I don’t need to do hard manual labor to find myself. I don’t even need to find myself: I’m in Pittsburgh, exactly where I want to be. I’m thrilled with what’s next for me: starting the PhD officially at the end of August, doing something that really, really sets my pants on fire, with people I really, really like. I’m also really good at it, which is a total bonus.

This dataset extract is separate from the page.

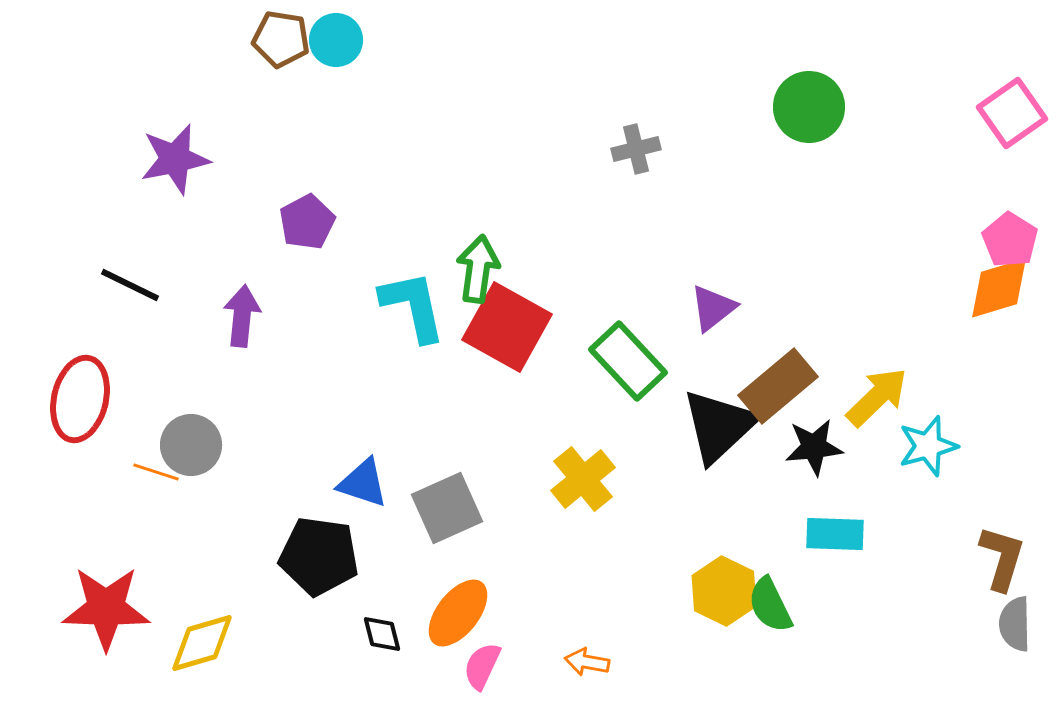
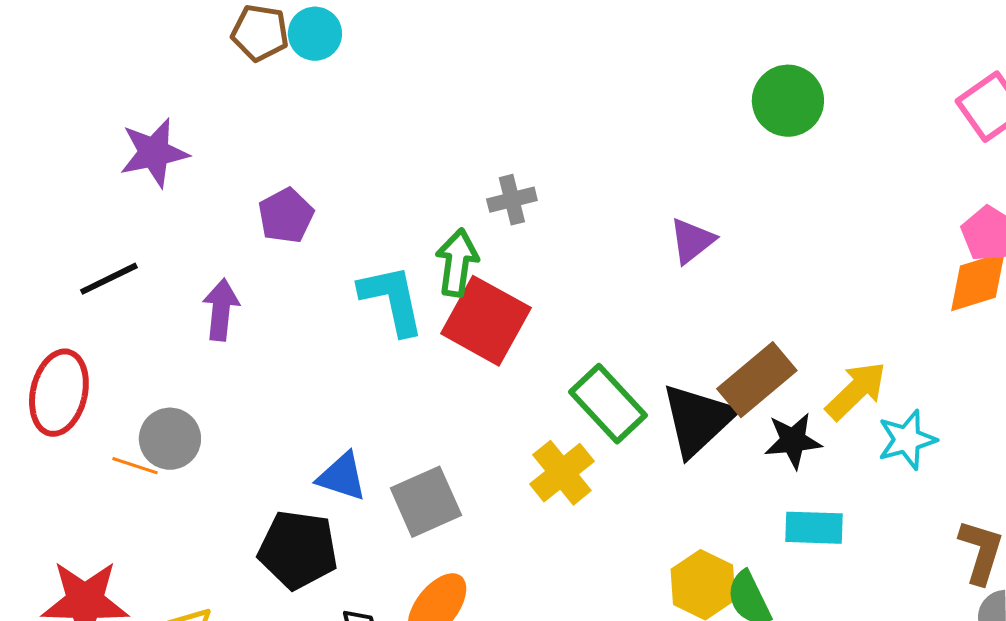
gray cross: (636, 149) -> (512, 200), moved
black line: (130, 285) -> (109, 279), turned -52
purple triangle: (713, 308) -> (692, 241), moved
green rectangle: (628, 361) -> (608, 404), moved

However. However! I have to get myself out of this rut. I only socialize online, unless it’s with Kevin’s friends. I guess they’re technically my friends now, but really. They’re more his than mine. When Kevin has the whole weekend sucked up by drumline practice, I am on my own. My best friend works all weekend, so I can’t play with her. The vast majority of my other friends are elsewhere. I don’t have family (that I like) in the area. I spent almost all weekend by myself this past weekend, except for a few hours late on Saturday when I went into Oakland to hang out with drumline people after practice was over.

I was so miserable.

The funny thing is this: I am an introvert. I don’t like being around people for extended periods of time. At the end of social gatherings, I am exhausted and need to recoup. I have cried after really stressful gatherings, even if I looked like I had a good time. When I’m with my close friends, the ones who I really mesh with, it’s not a problem. Interacting with them isn’t nearly as exhausting, although I do sleep well afterward. And yet, I hate being entirely alone for extended periods of time. You just can’t win with me, can you?

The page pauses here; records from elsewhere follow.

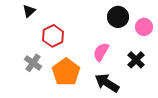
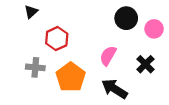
gray cross: (33, 63) -> (35, 67), turned -30

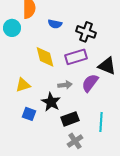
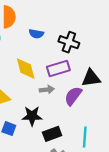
black triangle: (107, 66) -> (91, 78), turned -30
gray arrow: (65, 85) -> (47, 90), moved
black star: (51, 102) -> (32, 116), turned -30

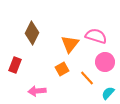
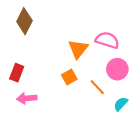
brown diamond: (32, 33) -> (24, 21), moved
pink arrow: (37, 91) -> (27, 98), moved

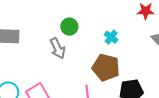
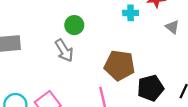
cyan cross: (111, 37) -> (131, 13), moved, turned -32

And so, I’ve been inspired in the past few weeks by Asian Jen. She’s taking her bull by the horns and going to South America to harvest coffee or something insane like that. I can do something to change how I’ve been feeling about being by myself and only interacting with people via Google Chat or the Twitter. That’s why I went out on a limb and accepted Emily’s invitation on Friday to go to the pool with her and her kids. And then accepted another yesterday to go with even more people from Twitter. I was afraid it would be weird, me with no babies, hanging out with women who do have them, at a pool. People I’ve never met before! People who I’ll have to CONVERSE with!


Is exactly what I was thinking as I pulled into the parking lot on Friday afternoon. It was like starting 9th grade at a brand new public school all over again. My knees sweated exactly the same way.

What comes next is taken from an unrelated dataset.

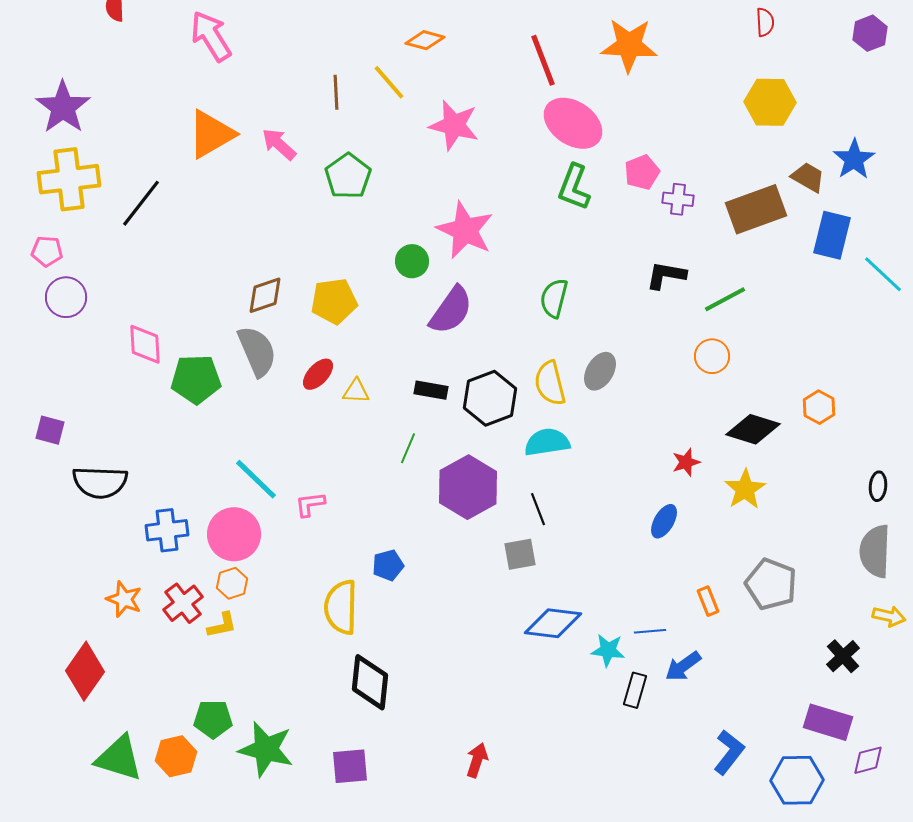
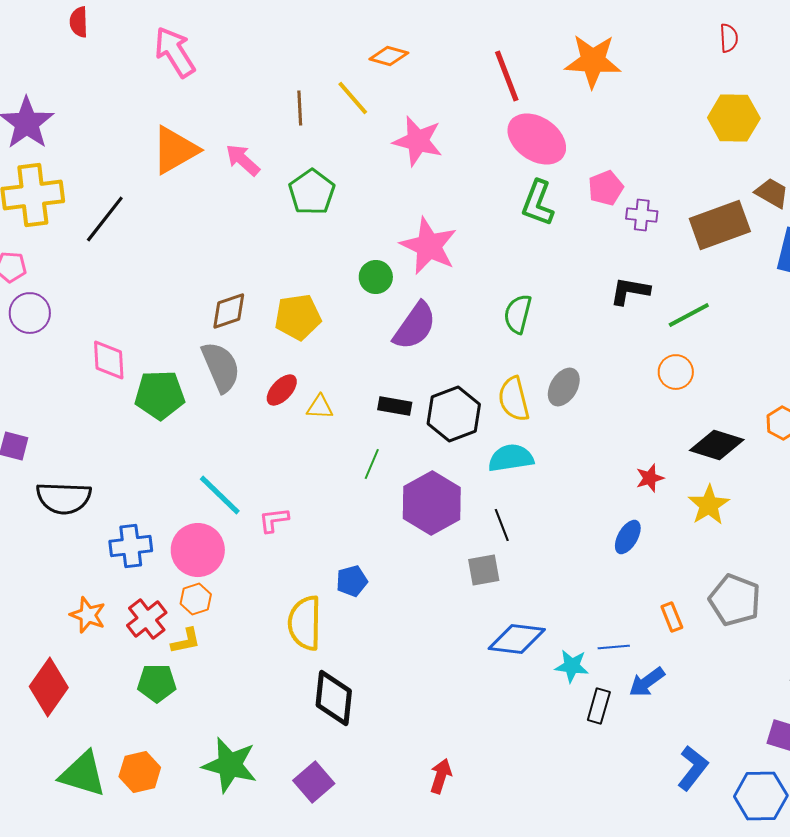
green pentagon: (213, 719) -> (157, 683), moved
purple square: (350, 766) -> (314, 782), turned -36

And yet. And yet! It was so nice. It was nice to be out, it was nice to have people to talk to. It was nice to make real friends. Not that my friends I talk to via Google Chat aren’t real, but they can only do so much when Kevin is busy all weekend. It was nice to feel like I was making my own friends, not just tagging along with Kevin. It was nice to feel included, even though I technically don’t have the credentials to join a mom group.

In my own, less dramatic way, I am stepping out my comfort zone and trying to figure myself out, just like Asian Jen. And I don’t have to pick mangos to do it.

If you want to be my real, in person friend, and you aren’t a crazy, rapist stalker person, let me know. I’m going to start going to TweetUps locally, and I’m going to be there with bells on, even if it means I have to curl up with a glass of milk in bed later to recover. I’d rather cry at the end of a social gathering because I’m exhausted than cry because I don’t have anyone to hang out with.

This is me stepping out. Will you join me?